Imagine being an LGBT student on an American college campus in 1969, in fear to come out because of gay bashing, police brutality, and even murder.
“This is a liberation, a really different moment in lesbian and gay political possibilities,” said Ann Pellegrini, the author of “Love the Sin: Sexual Regulation and the Limits of Religious Tolerance”. “It went from ‘don’t arrest us for wearing women’s clothing’ or ‘don’t arrest us for having sex with a person of the same sex’ to ‘we want the law to regulate us in our intimate relationships’.”
Pellegrini said she is confident that LGBT students are in a more tolerant environment than they would have been years ago. She attests this tolerance to the legalization of same sex marriage.
“It’s really different to have marriage be the thing,” said Pellegrini. “This was not what the people were rioting about at Stonewall, they just wanted the police off their backs.”
The Stonewall riots, which were demonstrations by the gay community against a police raid in 1969 in Greenwich Village, are far from what LGBT students face today in New York City.
Since 2004, when Massachusetts was the first state to legalize same sex marriage, there have been 71,165 same sex marriages according to the Pew Research Center. In correlation, the Human Rights Campaign reported that 75 percent of LGBT youth say that most of their peers do not have a problem with their identity as LGBT.
This percentage is illustrative of how far the LGBT community has come since the 1960’s.
But according to a New York University graduate of 2009 from Deal, NJ, who would not give his name because of fear of discrimination, there is still a lot of work that has to be done. He said gay students were mocked.
“I thought that out of anywhere in the world to go to school, NYU would be the easiest to come out because there was a culture of acceptance in the village and New York City as a whole,” he said. “There were gay closeted people at NYU because they were afraid to come out and I know this because I was one of them.”
One of the ways that New York University tackles the difficulties that LGBT students are confronted with is by creating a safe environment at the LGBTQ center.
“We talk a lot about microaggressions and we have a lot of programming that takes on these kinds of conversations,” said Leah Miller, a first-year student at NYU and volunteer for Ally Week, a national youth-led effort that empowers students to stand up against anti-LGBT bullying.
She defined microaggression as comments or jokes that don’t necessarily have a mean or malicious intent at all, but the impact that they have perpetuates sexism, homophobia and transphobia.
“For example with LGBTQ, if someone were to say ‘oh do you have a boyfriend’ if you were a woman or ‘when are you going to get married and have kids’ assuming things about peoples lives based on norms,” she said.
Another way that New York University works to stop intolerance against LGBT students is through Bystander Intervention which teaches non – LGBT students who are present during emergency situations how to successfully intervene and stop any acts of violent discrimination.
“Our training notes hate speech and discrimination among a number of other examples of scenarios where there may be opportunities to intervene to help others,” said Caroline Wallace, Director of Health Promotion at NYU. “The purpose of the training is to let NYU community members know they can play a role in mitigating or avoiding negative outcomes around a number of topics.”
But New York University doesn’t only want to train their students to fight against anti-LGBT bullying.
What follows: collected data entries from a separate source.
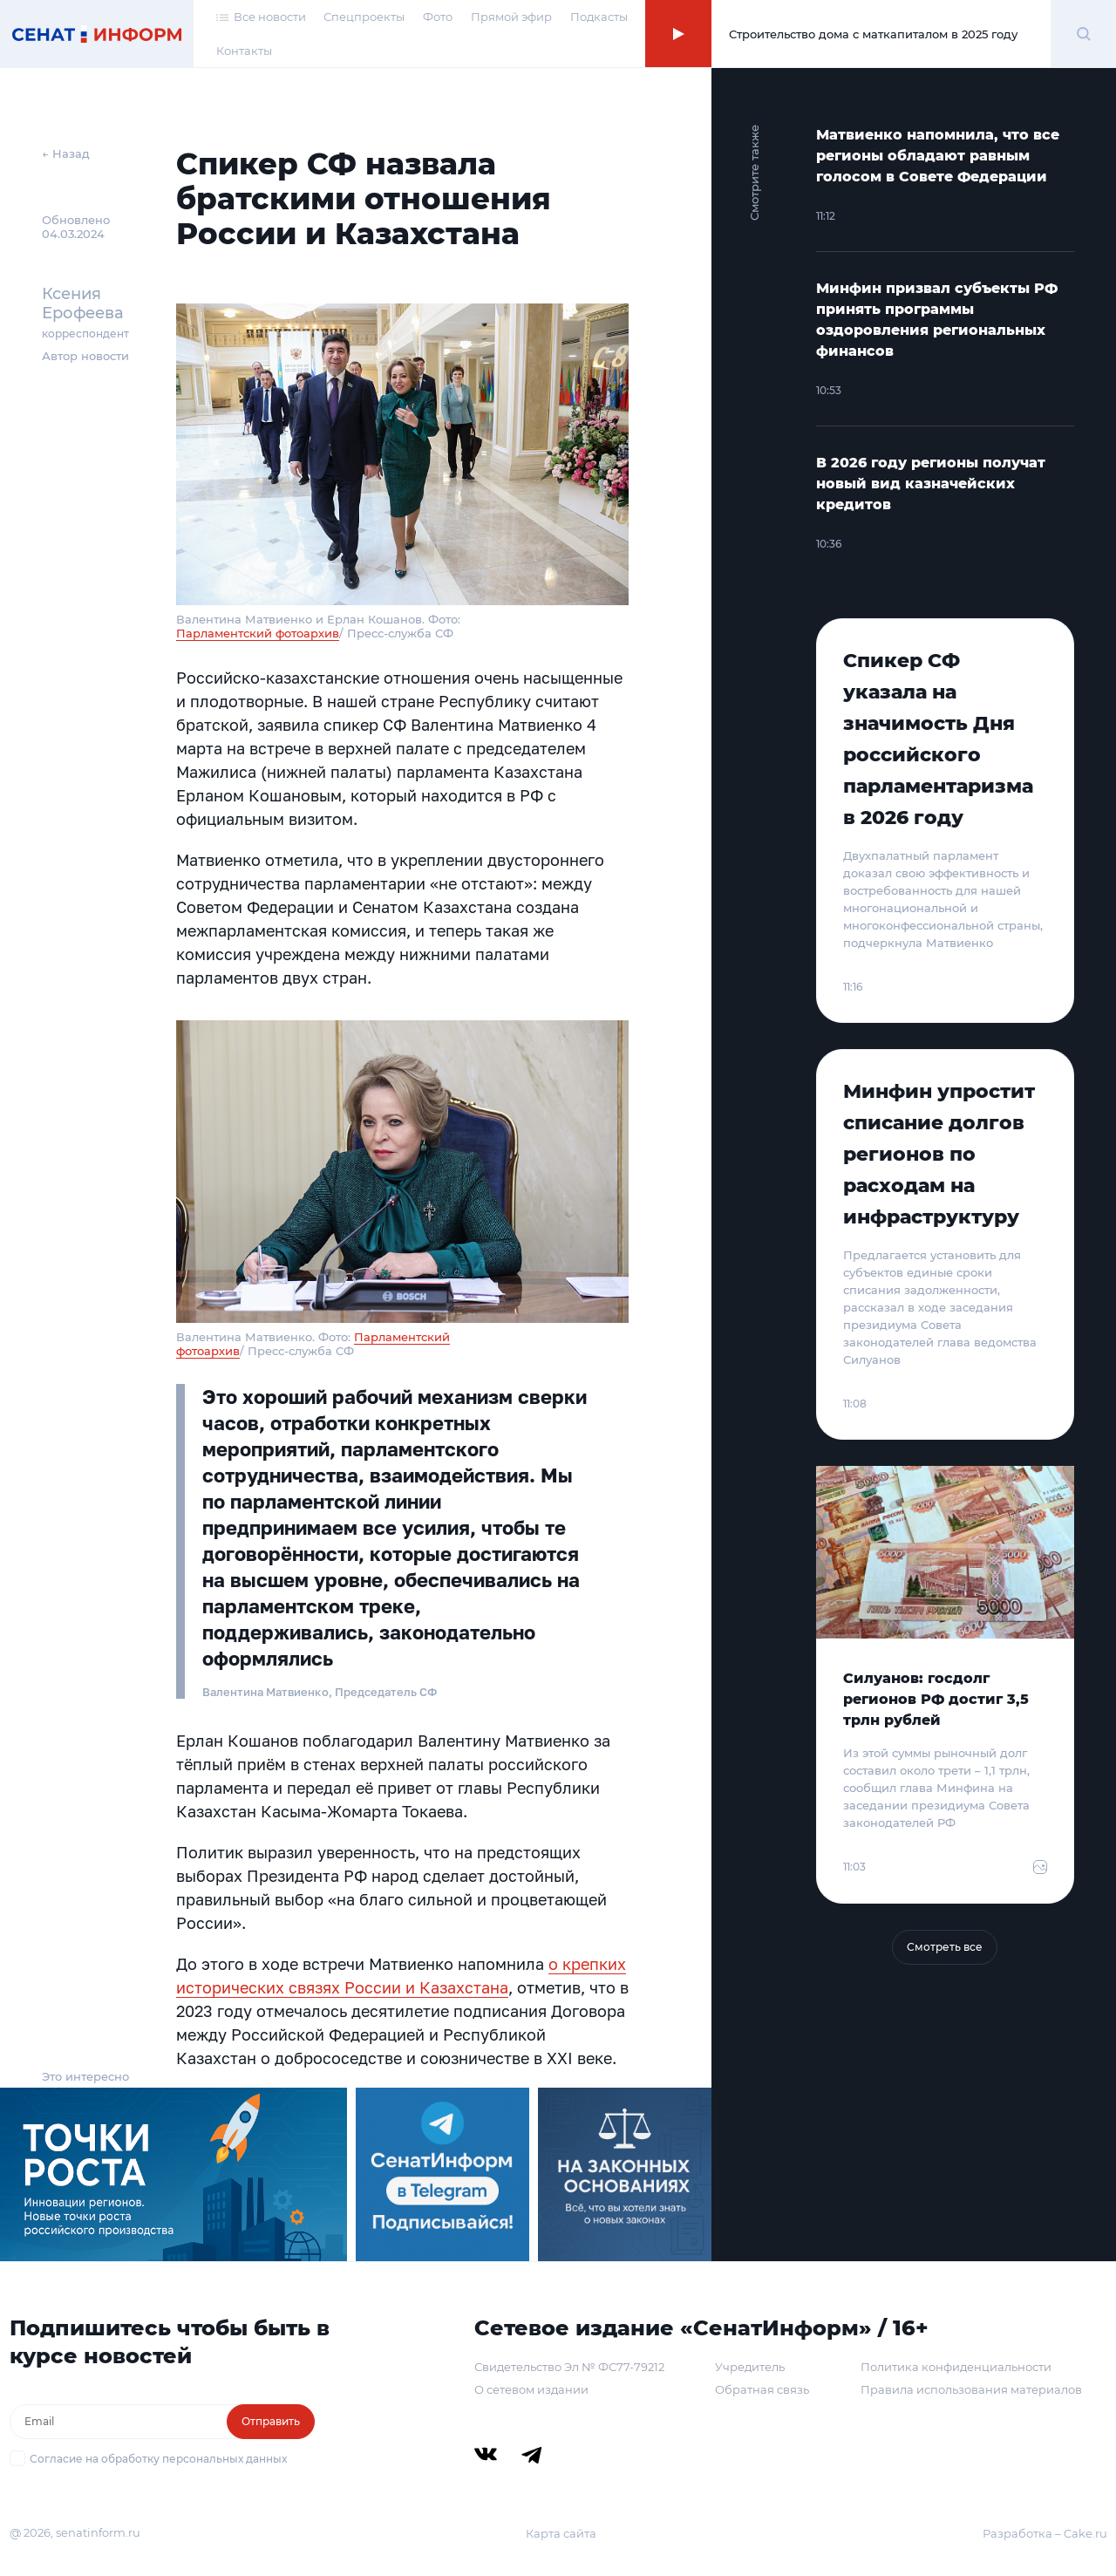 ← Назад (66, 153)
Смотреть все (945, 1946)
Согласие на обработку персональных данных (158, 2458)
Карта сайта (561, 2533)
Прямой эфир (511, 17)
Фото (438, 17)
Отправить (271, 2421)
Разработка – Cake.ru (1045, 2533)
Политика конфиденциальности (956, 2367)
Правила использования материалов (971, 2389)
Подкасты (599, 17)
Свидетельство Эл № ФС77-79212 (569, 2367)
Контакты (244, 51)
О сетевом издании (531, 2389)
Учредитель (750, 2367)
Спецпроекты (364, 17)
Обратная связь (762, 2389)
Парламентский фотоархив (257, 633) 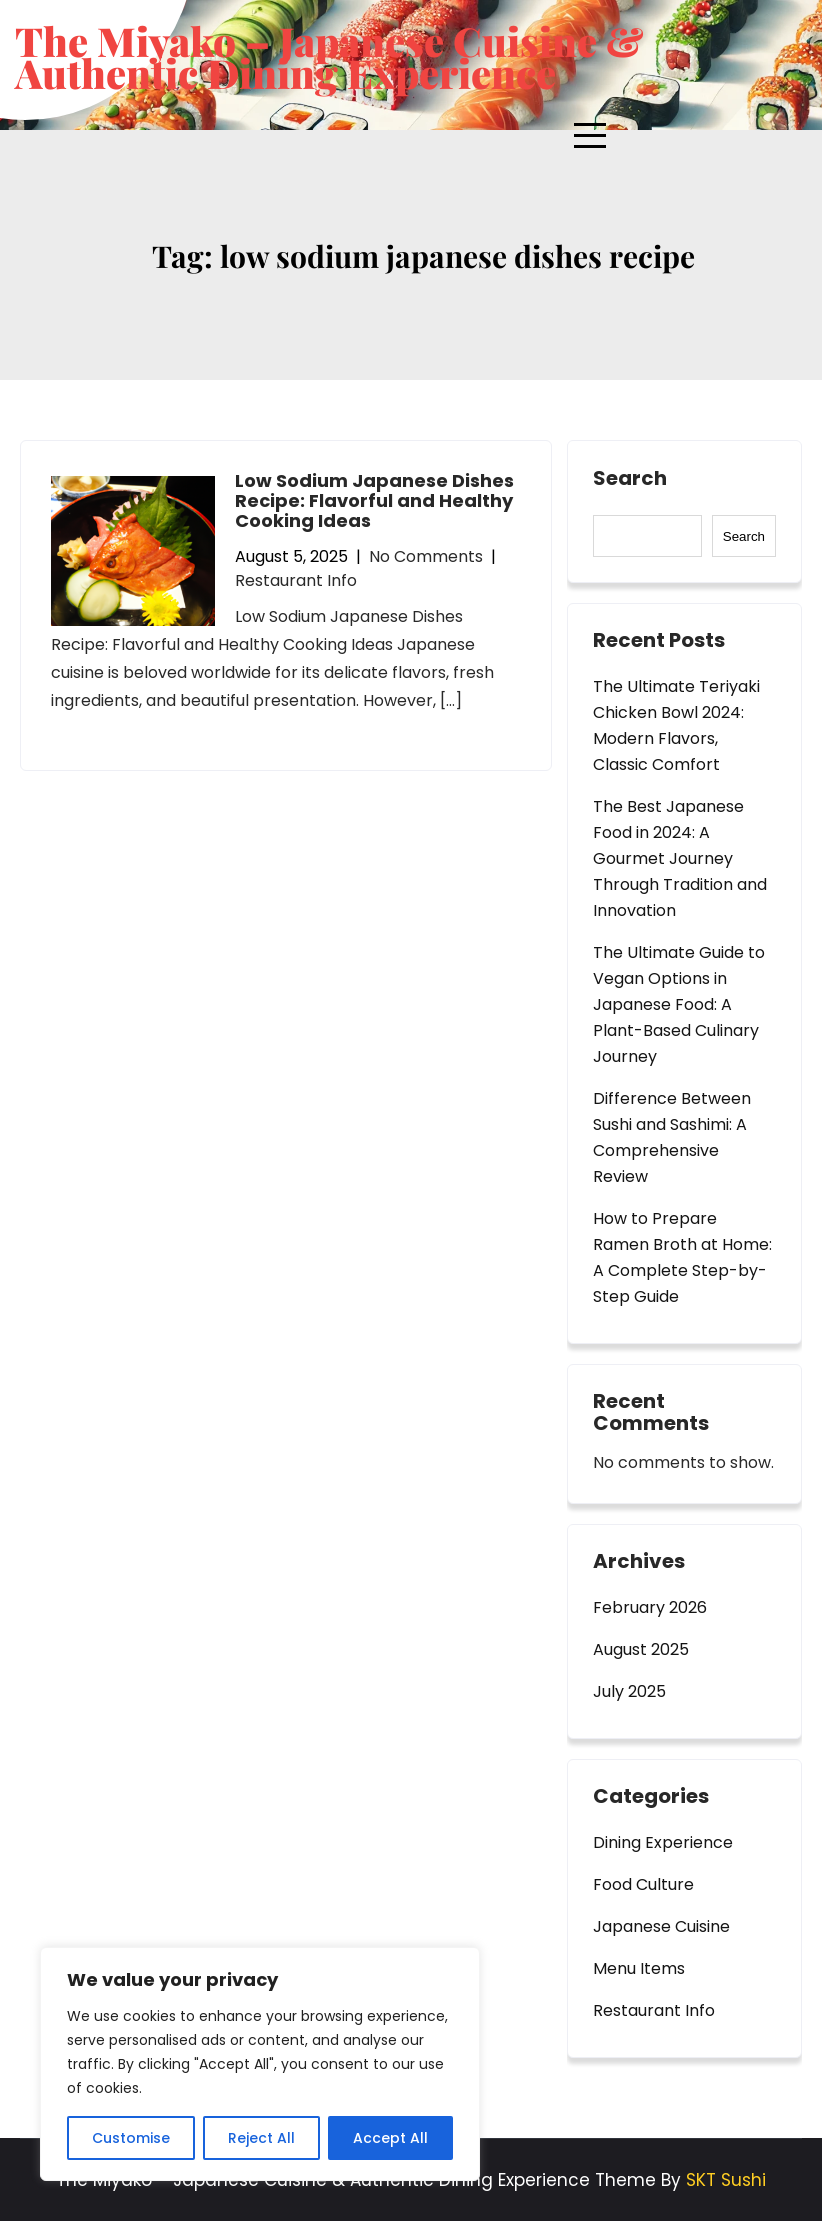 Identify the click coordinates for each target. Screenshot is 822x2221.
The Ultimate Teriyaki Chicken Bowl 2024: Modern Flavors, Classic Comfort (676, 725)
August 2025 (641, 1649)
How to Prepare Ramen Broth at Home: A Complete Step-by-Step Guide (682, 1257)
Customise (131, 2138)
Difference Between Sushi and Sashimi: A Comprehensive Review (672, 1137)
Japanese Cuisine (661, 1926)
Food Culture (643, 1884)
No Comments (426, 556)
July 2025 (629, 1691)
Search (630, 479)
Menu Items (639, 1968)
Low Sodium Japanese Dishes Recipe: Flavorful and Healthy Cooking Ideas (374, 500)
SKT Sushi (726, 2180)
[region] (260, 2064)
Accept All (390, 2138)
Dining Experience (663, 1842)
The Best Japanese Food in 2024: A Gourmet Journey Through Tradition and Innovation (680, 858)
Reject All (261, 2138)
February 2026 (650, 1607)
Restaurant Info (296, 580)
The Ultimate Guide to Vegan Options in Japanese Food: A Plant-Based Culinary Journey (679, 1004) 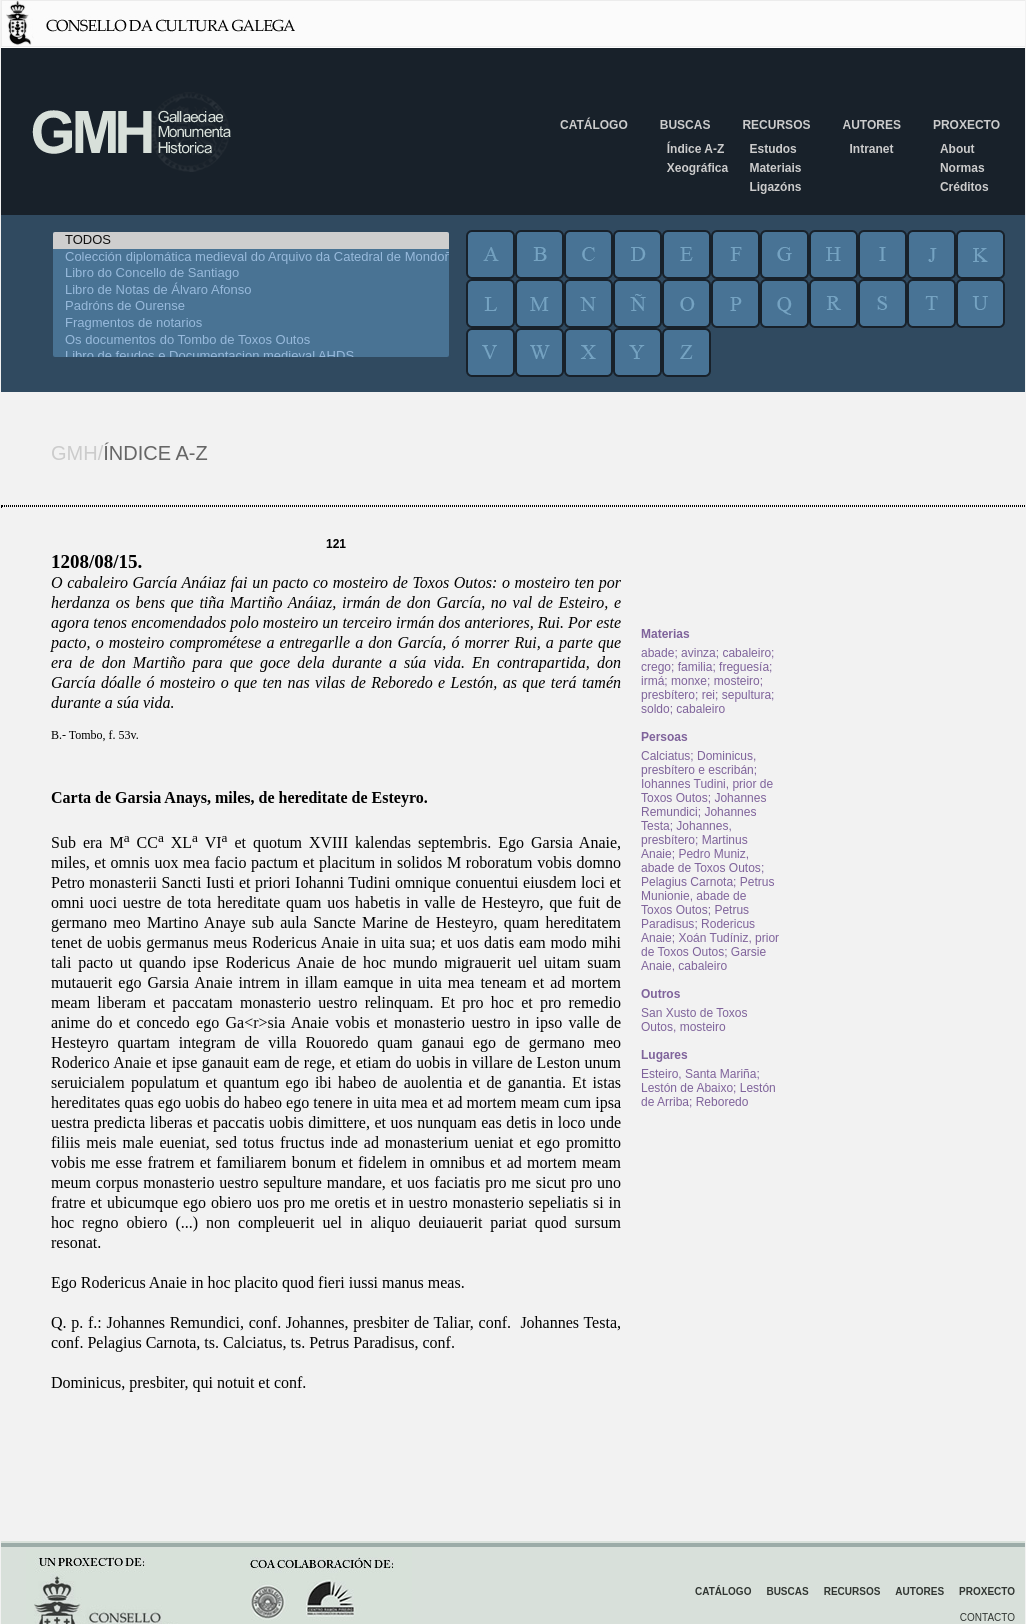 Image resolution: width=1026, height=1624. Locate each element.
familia (695, 667)
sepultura (746, 695)
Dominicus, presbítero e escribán (698, 763)
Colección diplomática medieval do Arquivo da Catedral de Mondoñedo (251, 257)
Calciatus (665, 756)
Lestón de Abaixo (687, 1088)
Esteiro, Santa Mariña (698, 1074)
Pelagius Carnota (687, 882)
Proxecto (966, 125)
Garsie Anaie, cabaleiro (703, 959)
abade (657, 653)
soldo (655, 709)
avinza (698, 653)
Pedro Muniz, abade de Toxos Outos (701, 861)
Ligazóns (775, 187)
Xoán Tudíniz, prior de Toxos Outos (710, 945)
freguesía (744, 667)
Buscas (685, 125)
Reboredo (722, 1102)
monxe (689, 681)
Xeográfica (697, 168)
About (957, 149)
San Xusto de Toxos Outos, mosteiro (694, 1020)
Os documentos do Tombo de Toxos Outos (251, 340)
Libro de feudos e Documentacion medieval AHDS (251, 356)
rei (708, 695)
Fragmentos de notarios (251, 323)
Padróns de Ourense (251, 306)
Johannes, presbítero (686, 833)
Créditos (964, 187)
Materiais (775, 168)
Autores (871, 125)
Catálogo (594, 125)
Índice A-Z (696, 149)
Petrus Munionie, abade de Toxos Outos (707, 896)
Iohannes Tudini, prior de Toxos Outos (707, 791)
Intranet (871, 149)
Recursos (776, 125)
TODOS (251, 240)
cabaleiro (746, 653)
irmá (652, 681)
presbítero (668, 695)
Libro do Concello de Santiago (251, 273)
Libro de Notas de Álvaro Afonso (251, 290)
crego (656, 667)
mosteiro (737, 681)
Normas (962, 168)
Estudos (772, 149) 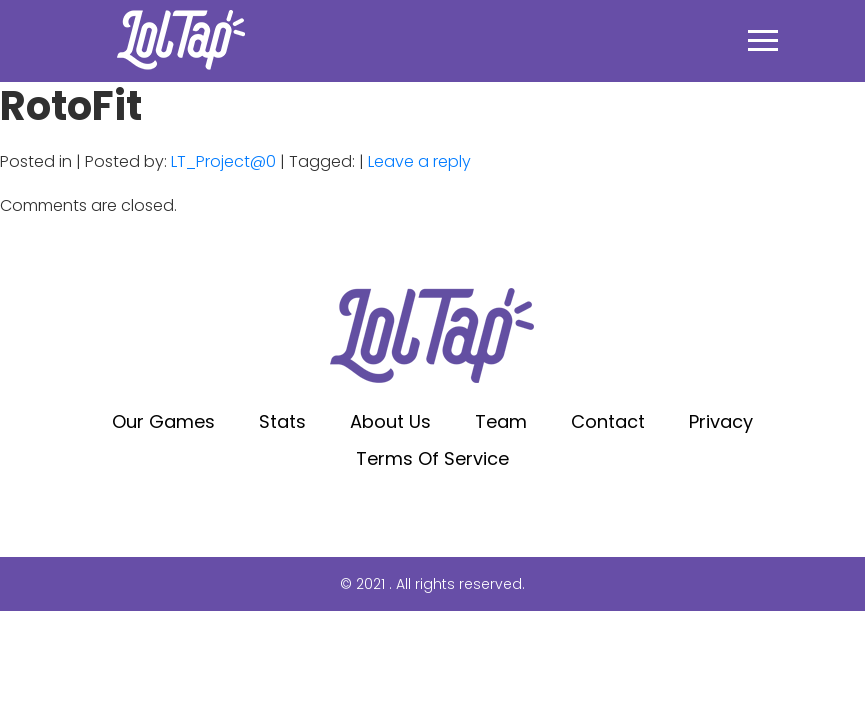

They also want to educate them and find out where these negative and positive messages are coming from.
Claire Mahany and Piper McCain, outspoken peer educators for the LGBT Center and volunteers for Ally Week, asked their students during a Safe Zone class, a training program a the LGBTQ center, how they internalize the messages they see in their daily lives while on campus.
“I would say that something that stood out for me was meeting someone that was out and proud and not apologetic for who they were,” said Tom, a participant in Safe Zone that would only go by his first name in fear of intolerant backlash. “I think having that type of role model makes a difference.”